Section: Research Program

Data interlinking

Links are important for the publication of rdf data on the web. We call data interlinking the process of generating links identifying same resource described in two data sets. Data interlinking parallels ontology matching: from two datasets (d and d') it generates a set of links (also called a linkset, L).

We have extended the notion of database keys in a way which is more adapted to the context of description logics and the openness of the semantic web [11] (Time did not permit to input properly all publications in HAL v3. We understand well that these are thus not Inria publications. However, we put them as footnotes in case they may interest the reader. They are all directly available from our team web site.). Like alignments, link keys [3] are assertions across ontologies and are not part of a single ontology. We have introduced the notion of a link key which is a combination of such keys with alignments. More precisely, a link key is an expression Keq,Kin,C such that:

  • Keq is a set of pairs of property expressions;

  • Kin is a set of pairs of property expressions;

  • C is a correspondence between classes.

Such a link key holds if and only if for any pair of resources belonging to the classes in correspondence such that the values of their property in Keq are pairwise equal and the values of those in Kin pairwise intersect, the resources are the same.

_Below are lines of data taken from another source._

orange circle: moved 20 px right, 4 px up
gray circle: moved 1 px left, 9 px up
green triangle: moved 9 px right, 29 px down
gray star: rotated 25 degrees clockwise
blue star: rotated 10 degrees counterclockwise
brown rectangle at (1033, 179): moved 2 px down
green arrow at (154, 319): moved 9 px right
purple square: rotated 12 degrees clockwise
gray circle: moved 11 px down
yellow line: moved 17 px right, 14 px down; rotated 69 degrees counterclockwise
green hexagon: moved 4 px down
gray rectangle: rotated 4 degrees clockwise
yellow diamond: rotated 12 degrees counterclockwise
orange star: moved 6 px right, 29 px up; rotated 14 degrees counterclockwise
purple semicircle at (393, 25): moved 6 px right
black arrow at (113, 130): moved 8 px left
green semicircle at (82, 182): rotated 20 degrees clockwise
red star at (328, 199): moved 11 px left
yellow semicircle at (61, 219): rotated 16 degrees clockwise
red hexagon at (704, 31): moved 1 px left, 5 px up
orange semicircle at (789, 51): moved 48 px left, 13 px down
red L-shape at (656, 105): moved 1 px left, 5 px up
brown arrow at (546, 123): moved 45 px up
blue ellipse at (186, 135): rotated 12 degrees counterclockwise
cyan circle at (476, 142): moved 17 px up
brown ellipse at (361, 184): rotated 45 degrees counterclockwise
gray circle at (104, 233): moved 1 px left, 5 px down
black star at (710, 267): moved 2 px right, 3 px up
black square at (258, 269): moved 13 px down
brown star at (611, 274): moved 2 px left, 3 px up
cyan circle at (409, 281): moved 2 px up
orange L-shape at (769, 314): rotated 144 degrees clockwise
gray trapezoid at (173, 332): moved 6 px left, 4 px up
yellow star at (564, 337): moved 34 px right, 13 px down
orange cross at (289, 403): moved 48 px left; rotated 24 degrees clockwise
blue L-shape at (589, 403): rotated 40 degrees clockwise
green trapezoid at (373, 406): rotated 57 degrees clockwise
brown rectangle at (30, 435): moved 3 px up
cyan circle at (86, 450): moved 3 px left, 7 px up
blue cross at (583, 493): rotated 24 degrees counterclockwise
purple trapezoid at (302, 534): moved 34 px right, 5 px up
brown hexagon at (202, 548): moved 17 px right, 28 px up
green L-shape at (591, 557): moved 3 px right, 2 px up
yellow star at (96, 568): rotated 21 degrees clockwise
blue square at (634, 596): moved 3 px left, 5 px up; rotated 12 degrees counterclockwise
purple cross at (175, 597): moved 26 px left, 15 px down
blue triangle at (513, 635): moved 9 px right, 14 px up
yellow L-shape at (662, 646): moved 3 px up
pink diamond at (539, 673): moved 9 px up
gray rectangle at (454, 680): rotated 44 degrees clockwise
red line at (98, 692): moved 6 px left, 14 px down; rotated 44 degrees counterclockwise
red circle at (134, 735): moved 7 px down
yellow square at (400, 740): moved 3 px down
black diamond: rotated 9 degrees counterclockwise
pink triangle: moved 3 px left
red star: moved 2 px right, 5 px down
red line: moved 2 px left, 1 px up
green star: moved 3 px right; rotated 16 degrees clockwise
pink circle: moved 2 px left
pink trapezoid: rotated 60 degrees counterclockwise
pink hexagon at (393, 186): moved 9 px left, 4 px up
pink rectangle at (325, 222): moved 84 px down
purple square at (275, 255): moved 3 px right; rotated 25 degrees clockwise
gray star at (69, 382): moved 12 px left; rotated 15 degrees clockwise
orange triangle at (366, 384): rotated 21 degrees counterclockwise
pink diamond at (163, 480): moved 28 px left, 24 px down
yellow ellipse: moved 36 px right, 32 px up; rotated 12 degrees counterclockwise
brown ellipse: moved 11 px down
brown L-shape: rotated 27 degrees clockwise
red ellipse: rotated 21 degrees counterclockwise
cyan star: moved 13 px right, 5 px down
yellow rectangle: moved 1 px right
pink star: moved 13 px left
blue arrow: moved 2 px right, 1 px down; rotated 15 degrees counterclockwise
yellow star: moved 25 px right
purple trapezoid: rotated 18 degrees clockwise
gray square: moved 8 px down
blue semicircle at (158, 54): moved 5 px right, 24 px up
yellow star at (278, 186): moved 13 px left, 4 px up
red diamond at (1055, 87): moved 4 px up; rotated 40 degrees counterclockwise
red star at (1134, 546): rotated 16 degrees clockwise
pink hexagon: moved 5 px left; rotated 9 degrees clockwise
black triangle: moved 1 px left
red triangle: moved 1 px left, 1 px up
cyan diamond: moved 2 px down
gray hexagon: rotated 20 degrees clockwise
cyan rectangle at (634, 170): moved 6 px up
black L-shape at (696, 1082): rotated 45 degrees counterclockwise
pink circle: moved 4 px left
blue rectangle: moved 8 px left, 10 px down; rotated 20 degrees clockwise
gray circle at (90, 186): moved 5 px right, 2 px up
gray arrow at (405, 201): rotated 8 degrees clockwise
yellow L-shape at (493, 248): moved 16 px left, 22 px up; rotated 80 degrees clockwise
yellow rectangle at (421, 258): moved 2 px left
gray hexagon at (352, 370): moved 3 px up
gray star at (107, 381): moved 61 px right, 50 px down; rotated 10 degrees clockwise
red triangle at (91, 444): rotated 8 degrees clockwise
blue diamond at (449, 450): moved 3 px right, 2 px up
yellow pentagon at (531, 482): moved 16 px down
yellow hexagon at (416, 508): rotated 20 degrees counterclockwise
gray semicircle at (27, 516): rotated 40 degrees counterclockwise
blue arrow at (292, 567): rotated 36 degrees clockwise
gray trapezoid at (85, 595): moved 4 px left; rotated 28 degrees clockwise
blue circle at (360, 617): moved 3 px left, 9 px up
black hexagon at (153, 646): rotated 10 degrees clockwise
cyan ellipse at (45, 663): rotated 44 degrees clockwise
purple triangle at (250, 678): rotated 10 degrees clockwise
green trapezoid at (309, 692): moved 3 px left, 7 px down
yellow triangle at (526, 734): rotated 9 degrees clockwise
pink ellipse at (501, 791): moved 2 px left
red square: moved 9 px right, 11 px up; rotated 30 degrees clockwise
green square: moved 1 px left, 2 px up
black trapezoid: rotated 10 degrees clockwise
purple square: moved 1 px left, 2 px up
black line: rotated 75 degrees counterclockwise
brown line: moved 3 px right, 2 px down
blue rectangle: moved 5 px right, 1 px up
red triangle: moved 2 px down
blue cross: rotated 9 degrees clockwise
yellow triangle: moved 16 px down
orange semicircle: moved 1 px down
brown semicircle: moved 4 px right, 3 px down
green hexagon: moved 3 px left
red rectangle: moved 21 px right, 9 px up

As can be seen, link key validity is only relying on pairs of objects in two different data sets. We further qualify link keys as weak, plain and strong depending on them satisfying further constraints: a weak link key is only valid on pairs of individuals of different data sets, a plain link key has to apply in addition to pairs of individuals of the same data set as soon as one of them is identified with another individual of the other data set, a strong link key is a link key which is also a key for each data set, it can be though of as a link key which is made of two keys.

Link keys can then be used for finding equal individuals across the two data sets and generating the corresponding owl:sameAs links.